• **Supplied entries**:
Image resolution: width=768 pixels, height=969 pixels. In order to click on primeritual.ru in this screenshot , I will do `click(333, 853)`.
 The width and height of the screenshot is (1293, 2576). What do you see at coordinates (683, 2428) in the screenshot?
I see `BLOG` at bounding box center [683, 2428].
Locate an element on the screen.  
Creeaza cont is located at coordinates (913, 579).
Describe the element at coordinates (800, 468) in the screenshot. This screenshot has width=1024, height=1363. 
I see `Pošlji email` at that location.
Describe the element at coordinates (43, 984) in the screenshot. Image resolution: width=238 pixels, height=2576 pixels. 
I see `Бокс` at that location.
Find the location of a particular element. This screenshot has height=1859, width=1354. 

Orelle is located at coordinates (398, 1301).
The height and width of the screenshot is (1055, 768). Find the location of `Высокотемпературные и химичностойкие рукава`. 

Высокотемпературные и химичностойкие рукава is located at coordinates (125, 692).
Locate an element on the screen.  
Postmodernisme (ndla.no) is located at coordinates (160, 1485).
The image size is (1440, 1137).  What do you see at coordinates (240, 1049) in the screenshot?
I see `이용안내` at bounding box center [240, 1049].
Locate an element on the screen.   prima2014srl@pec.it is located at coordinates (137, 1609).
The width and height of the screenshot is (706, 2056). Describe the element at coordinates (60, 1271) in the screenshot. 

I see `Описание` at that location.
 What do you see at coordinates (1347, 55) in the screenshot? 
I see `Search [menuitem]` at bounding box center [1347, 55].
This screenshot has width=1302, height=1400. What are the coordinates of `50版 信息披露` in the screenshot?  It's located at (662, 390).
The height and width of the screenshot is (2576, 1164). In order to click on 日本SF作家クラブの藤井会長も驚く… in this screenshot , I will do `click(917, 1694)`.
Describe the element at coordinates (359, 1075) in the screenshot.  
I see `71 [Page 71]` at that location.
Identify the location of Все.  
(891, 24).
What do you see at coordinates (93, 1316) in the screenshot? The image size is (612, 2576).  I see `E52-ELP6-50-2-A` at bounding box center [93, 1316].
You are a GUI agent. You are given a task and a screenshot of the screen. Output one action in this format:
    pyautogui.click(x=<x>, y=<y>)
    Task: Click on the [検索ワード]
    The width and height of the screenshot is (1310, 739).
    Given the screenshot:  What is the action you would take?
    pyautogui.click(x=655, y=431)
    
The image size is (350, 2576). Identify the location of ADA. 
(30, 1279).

• **Exercise instructions**:
A word-for-word copy of the listing is the expected answer.

• **Your solution**:
Image resolution: width=768 pixels, height=969 pixels. In order to click on primeritual.ru in this screenshot , I will do `click(333, 853)`.
 The width and height of the screenshot is (1293, 2576). What do you see at coordinates (683, 2428) in the screenshot?
I see `BLOG` at bounding box center [683, 2428].
Locate an element on the screen.  
Creeaza cont is located at coordinates (913, 579).
Describe the element at coordinates (800, 468) in the screenshot. This screenshot has width=1024, height=1363. 
I see `Pošlji email` at that location.
Describe the element at coordinates (43, 984) in the screenshot. Image resolution: width=238 pixels, height=2576 pixels. 
I see `Бокс` at that location.
Find the location of a particular element. This screenshot has height=1859, width=1354. 

Orelle is located at coordinates (398, 1301).
The height and width of the screenshot is (1055, 768). Find the location of `Высокотемпературные и химичностойкие рукава`. 

Высокотемпературные и химичностойкие рукава is located at coordinates (125, 692).
Locate an element on the screen.  
Postmodernisme (ndla.no) is located at coordinates (160, 1485).
The image size is (1440, 1137).  What do you see at coordinates (240, 1049) in the screenshot?
I see `이용안내` at bounding box center [240, 1049].
Locate an element on the screen.   prima2014srl@pec.it is located at coordinates (137, 1609).
The width and height of the screenshot is (706, 2056). Describe the element at coordinates (60, 1271) in the screenshot. 

I see `Описание` at that location.
 What do you see at coordinates (1347, 55) in the screenshot? 
I see `Search [menuitem]` at bounding box center [1347, 55].
This screenshot has width=1302, height=1400. What are the coordinates of `50版 信息披露` in the screenshot?  It's located at (662, 390).
The height and width of the screenshot is (2576, 1164). In order to click on 日本SF作家クラブの藤井会長も驚く… in this screenshot , I will do `click(917, 1694)`.
Describe the element at coordinates (359, 1075) in the screenshot.  
I see `71 [Page 71]` at that location.
Identify the location of Все.  
(891, 24).
What do you see at coordinates (93, 1316) in the screenshot? The image size is (612, 2576).  I see `E52-ELP6-50-2-A` at bounding box center [93, 1316].
You are a GUI agent. You are given a task and a screenshot of the screen. Output one action in this format:
    pyautogui.click(x=<x>, y=<y>)
    Task: Click on the [検索ワード]
    The width and height of the screenshot is (1310, 739).
    Given the screenshot:  What is the action you would take?
    pyautogui.click(x=655, y=431)
    
The image size is (350, 2576). Identify the location of ADA. 
(30, 1279).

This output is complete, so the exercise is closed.